(Page segmentation data)
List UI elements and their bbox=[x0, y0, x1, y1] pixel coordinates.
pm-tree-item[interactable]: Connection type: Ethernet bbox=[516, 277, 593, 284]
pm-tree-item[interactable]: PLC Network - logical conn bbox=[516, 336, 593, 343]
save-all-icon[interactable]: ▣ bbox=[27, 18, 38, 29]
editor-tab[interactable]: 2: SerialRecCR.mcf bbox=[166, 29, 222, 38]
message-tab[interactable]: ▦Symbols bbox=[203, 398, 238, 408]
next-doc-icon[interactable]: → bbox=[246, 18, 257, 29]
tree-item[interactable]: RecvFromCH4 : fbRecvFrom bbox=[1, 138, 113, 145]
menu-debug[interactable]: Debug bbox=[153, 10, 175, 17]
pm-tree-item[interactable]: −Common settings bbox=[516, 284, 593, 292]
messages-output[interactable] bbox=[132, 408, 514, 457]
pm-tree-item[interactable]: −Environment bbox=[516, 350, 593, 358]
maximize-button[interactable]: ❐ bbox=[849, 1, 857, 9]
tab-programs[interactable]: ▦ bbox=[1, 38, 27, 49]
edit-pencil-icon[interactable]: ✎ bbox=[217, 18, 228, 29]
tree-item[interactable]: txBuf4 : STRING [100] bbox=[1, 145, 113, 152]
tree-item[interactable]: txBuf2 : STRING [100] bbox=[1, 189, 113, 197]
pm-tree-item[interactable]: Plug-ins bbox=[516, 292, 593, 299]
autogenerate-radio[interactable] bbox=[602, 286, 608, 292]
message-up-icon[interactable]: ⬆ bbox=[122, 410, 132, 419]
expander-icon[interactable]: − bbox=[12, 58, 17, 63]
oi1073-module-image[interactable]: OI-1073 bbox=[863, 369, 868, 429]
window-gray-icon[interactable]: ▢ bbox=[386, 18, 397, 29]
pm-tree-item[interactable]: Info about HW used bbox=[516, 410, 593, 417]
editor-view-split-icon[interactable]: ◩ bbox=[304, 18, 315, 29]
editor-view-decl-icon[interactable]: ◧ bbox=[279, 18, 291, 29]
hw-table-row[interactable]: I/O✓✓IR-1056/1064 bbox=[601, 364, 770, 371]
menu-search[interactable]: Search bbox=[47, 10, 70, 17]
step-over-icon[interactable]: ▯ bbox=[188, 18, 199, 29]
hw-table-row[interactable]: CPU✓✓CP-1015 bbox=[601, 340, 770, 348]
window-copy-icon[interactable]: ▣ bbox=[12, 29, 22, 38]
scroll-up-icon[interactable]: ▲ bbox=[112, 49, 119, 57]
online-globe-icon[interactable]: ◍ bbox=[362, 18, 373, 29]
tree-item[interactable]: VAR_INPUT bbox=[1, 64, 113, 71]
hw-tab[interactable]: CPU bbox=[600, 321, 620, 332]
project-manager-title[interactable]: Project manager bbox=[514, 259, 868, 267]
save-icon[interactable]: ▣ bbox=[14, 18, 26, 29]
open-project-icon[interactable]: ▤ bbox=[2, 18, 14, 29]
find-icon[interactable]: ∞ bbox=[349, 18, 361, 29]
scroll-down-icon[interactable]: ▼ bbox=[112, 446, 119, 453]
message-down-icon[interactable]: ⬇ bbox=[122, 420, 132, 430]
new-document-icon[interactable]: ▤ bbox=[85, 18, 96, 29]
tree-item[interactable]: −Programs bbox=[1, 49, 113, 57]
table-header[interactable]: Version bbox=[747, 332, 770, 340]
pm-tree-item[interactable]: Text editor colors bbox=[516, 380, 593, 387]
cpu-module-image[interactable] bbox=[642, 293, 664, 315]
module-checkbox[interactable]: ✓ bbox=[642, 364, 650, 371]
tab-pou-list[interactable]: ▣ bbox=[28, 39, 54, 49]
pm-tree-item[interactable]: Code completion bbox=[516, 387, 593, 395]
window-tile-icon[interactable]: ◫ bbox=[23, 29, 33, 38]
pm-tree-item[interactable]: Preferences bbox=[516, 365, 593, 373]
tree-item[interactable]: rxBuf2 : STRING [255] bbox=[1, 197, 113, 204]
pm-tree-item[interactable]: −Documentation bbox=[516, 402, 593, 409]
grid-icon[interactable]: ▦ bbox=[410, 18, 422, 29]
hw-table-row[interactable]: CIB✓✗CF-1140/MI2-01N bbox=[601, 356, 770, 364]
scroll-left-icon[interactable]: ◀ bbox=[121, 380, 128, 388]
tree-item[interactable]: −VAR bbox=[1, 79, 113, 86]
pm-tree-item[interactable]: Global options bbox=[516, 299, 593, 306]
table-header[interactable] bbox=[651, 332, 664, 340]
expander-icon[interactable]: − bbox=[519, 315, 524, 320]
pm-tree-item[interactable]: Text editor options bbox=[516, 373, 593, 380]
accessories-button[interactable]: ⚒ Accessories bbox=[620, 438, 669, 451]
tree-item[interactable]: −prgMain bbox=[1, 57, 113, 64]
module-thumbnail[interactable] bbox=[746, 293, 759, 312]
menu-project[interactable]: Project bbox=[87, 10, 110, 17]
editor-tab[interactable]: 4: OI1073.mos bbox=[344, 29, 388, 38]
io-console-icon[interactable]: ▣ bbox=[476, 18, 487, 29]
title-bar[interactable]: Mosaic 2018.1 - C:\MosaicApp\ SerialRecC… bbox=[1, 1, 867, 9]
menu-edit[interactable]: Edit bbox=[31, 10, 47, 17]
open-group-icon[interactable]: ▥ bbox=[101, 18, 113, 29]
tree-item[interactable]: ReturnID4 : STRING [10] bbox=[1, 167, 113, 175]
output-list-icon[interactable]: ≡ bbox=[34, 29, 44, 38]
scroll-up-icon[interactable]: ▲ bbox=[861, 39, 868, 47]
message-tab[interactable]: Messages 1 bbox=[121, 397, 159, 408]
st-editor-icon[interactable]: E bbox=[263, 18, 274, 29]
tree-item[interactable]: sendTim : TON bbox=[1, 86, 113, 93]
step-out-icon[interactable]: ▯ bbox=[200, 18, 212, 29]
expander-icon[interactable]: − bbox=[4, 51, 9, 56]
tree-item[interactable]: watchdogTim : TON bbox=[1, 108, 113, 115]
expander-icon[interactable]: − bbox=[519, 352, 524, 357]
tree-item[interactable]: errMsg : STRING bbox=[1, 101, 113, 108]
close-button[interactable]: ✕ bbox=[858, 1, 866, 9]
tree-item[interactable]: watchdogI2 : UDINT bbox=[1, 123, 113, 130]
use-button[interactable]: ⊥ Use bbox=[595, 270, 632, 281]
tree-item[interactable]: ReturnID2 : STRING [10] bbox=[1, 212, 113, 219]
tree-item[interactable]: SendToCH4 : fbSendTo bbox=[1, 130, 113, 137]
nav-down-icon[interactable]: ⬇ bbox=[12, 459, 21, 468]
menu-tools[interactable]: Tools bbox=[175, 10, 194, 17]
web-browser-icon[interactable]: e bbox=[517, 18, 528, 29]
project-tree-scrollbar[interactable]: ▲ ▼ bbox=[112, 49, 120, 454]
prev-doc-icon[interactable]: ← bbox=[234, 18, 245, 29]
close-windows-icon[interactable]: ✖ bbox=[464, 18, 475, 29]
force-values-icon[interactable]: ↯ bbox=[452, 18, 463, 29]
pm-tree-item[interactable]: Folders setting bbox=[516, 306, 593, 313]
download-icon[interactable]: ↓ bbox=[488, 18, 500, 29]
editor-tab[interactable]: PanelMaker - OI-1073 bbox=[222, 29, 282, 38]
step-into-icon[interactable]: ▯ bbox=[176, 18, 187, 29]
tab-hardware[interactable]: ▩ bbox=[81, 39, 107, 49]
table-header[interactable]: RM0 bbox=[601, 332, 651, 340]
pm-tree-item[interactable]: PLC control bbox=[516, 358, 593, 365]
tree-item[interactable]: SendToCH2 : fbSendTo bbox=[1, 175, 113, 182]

...

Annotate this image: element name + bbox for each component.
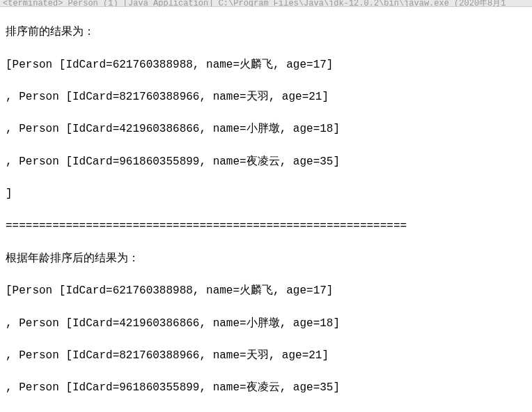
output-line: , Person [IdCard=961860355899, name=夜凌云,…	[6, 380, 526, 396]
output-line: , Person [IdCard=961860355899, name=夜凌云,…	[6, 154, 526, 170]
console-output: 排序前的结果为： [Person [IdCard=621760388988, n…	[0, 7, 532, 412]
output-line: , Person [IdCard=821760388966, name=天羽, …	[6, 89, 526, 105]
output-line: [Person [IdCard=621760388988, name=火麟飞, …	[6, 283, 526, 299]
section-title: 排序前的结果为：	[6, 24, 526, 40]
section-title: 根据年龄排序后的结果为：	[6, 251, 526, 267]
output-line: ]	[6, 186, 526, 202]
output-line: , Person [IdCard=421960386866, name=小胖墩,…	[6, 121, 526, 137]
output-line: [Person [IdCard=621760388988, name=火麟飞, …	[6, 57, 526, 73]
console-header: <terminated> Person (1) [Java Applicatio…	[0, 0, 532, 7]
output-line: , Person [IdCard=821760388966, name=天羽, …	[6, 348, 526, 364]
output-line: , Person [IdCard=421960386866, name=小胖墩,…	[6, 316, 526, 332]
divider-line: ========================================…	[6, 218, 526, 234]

* _Task requirements_
Where the word "step" appears in a line of the entries, copy that line.

* _Expected answer_
step-over-icon[interactable]: ▯ bbox=[188, 18, 199, 29]
step-out-icon[interactable]: ▯ bbox=[200, 18, 212, 29]
step-into-icon[interactable]: ▯ bbox=[176, 18, 187, 29]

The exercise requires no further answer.